Tankayev assumed command of the 823rd Rifle Regiment in February 1943 and led this regiment during the fighting in the Donbas and Left-Bank regions of Ukraine in 1943, the Korsun-Shevchenkovsky Offensive in Ukraine in early 1944, and the Lvov-Sandomierz Operation in western Ukraine and eastern Poland during the summer of 1944. Tankayev was subsequently named commander of the 460th Rifle Regiment within Major-General Fyodor Krasavin's 100th Rifle Divisionwhich fought as part of Colonel-General Pavel Kurochkin's 60th Army of the 1st Ukrainian Front for the remainder of the war.

In January 1945, Krasavin's 100th Rifle Division assisted the 322nd Rifle Division in crushing the German troops in the Oświęcim area in order to enter the Auschwitz concentration camp, whose horrors Tankayev witnessed at the time of the liberation. The regiment went on to fight at the Battle of Prague in the spring of 1945.

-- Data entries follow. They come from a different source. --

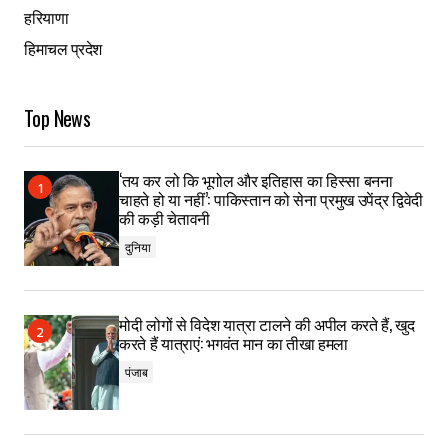
हरियाणा
हिमाचल प्रदेश
Top News
‘तय कर लो कि भूगोल और इतिहास का हिस्सा बनना
चाहते हो या नहीं’: पाकिस्तान को सेना प्रमुख उपेंद्र द्विवेदी
की कड़ी चेतावनी
दुनिया
मोदी लोगों से विदेश यात्रा टालने की अपील करते हैं, खुद
करते हैं यात्राएं: भगवंत मान का तीखा हमला
पंजाब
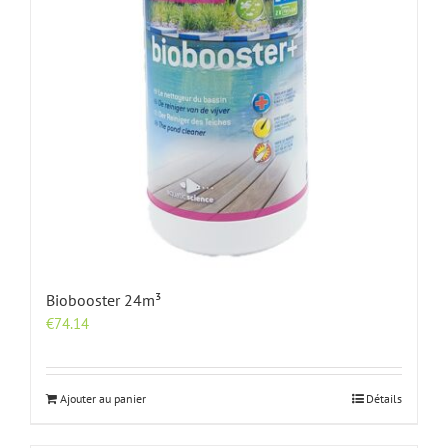
Biobooster 24m³
€
74.14
Ajouter au panier
Détails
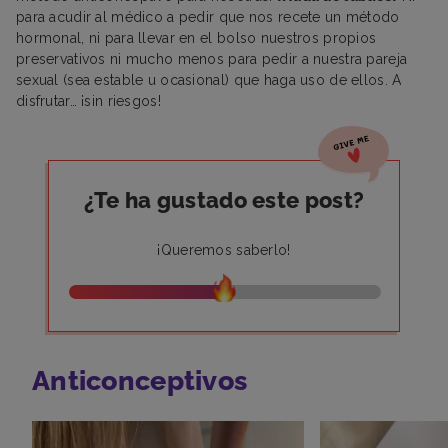
para acudir al médico a pedir que nos recete un método
hormonal, ni para llevar en el bolso nuestros propios
preservativos ni mucho menos para pedir a nuestra pareja
sexual (sea estable u ocasional) que haga uso de ellos. A
disfrutar… ¡sin riesgos!
¿Te ha gustado este post?
¡Queremos saberlo!
Anticonceptivos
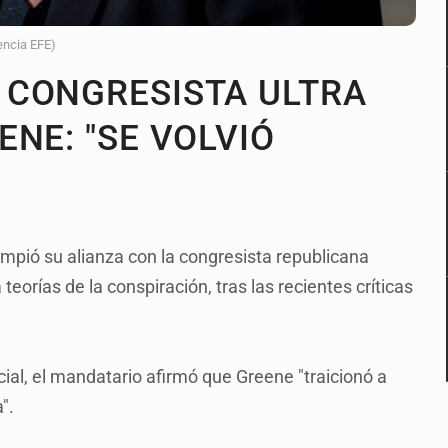
encia EFE)
 CONGRESISTA ULTRA
NE: "SE VOLVIÓ
mpió su alianza con la congresista republicana
eorías de la conspiración, tras las recientes críticas
al, el mandatario afirmó que Greene "traicionó a
".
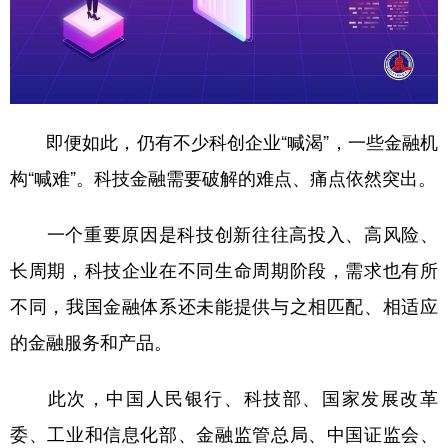
即便如此，仍有不少科创企业“喊渴”，一些金融机
构“喊难”。科技金融需要破解的难点、痛点依然突出。
一个重要原因是科技创新往往高投入、高风险、
长周期，科技企业在不同生命周期阶段，需求也有所
不同，我国金融体系还未能提供与之相匹配、相适应
的金融服务和产品。
此次，中国人民银行、科技部、国家发展改革
委、工业和信息化部、金融监管总局、中国证监会、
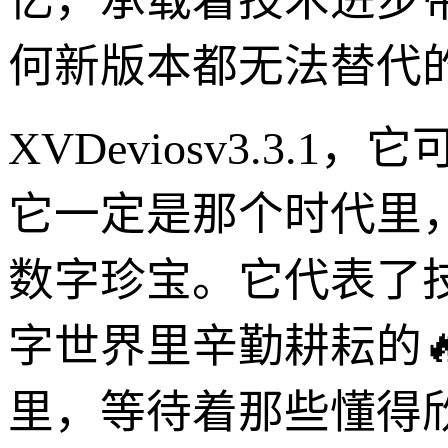
忆，承载着技术进步
何新版本都无法替代
XVDeviosv3.3
它一定是那个时代里
数字珍宝。它代表了
字世界里辛勤耕耘的
里，等待着那些懂得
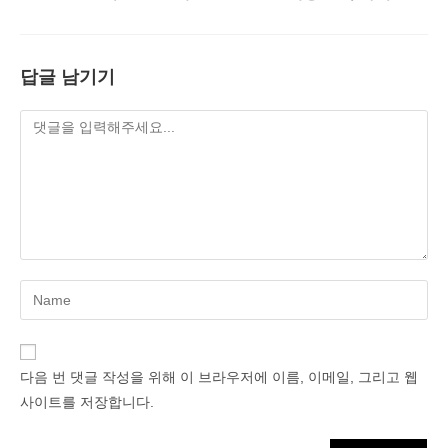
답글 남기기
Enter
your
name
or
다음 번 댓글 작성을 위해 이 브라우저에 이름, 이메일, 그리고 웹
username
사이트를 저장합니다.
to
comment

Magodem Tankayev was in Prague at the time of the victory over Nazi Germany in May 1945. His brother Gitinomagomed had been killed at the end of the Battle of Berlin in April 1945.

===After World War II===
Tankayev graduated from the Frunze Military Academy in Moscow in 1948 and served in the Belorussian Military District afterward. He was promoted from colonel to major-general in 1958 and was elected to the Supreme Soviet of the Dagestan Autonomous Soviet Socialist Republic in 1959. Tankayev graduated from the General Staff Academy in 1960 and led the elite 106th Guards Airborne Division in 1960-1961.

Promoted to lieutenant-general in 1965, Tankayev was a deputy commander of the Odessa Military District in the late 1960s. He was elected to the Supreme Soviet of the USSR ahead of its seventh convocation in 1966, selected as to succeed Colonel-General Ivan Shkadov as commander of the Northern Group of Forces in December 1968, and elevated to colonel-general in 1969. He continued to serve with the Northern Group of Forces until 1973.

Colonel-General Tankayev returned to Moscow to head the Main Directorate of Military Colleges of the USSR Ministry of Defense in 1973-1974 and served in East Germany as chief representative of the Warsaw Pact Supreme Command to the National People's Army in 1974-1978.

Tankayev headed the Military Institute of the Ministry of Defense of the USSR from 1978 to 1988.

He died at the age of seventy-eight after ten years in retirement in 1998.

==Awards==
===Soviet===
- Order of Lenin
- Order of the October Revolution
- Order of the Red Banner, four times
- Order of the Patriotic War, 1st class
- Order of the Red Star

===Foreign===
People's Republic of Poland
- Commander's Cross with Star of the Order of Polonia Restituta
German Democratic Republic
- Patriotic Order of Merit

==Commemoration==
Colonel-General Tankayev's life has been the subject of several books in the Russian language since the 1980s.

General Tankayev Street in Makhachkala, capital of the Russian Federation's Republic of Dagestan, carries the name of the colonel-general.

A statute of Magomed Tankayev, crafted by sculptor Aligadzhi Saygadov and architect Abdula Magomedov, was unveiled on Batyray Street in Makhachkala by Mayor Said Amirov on 30 October 2009.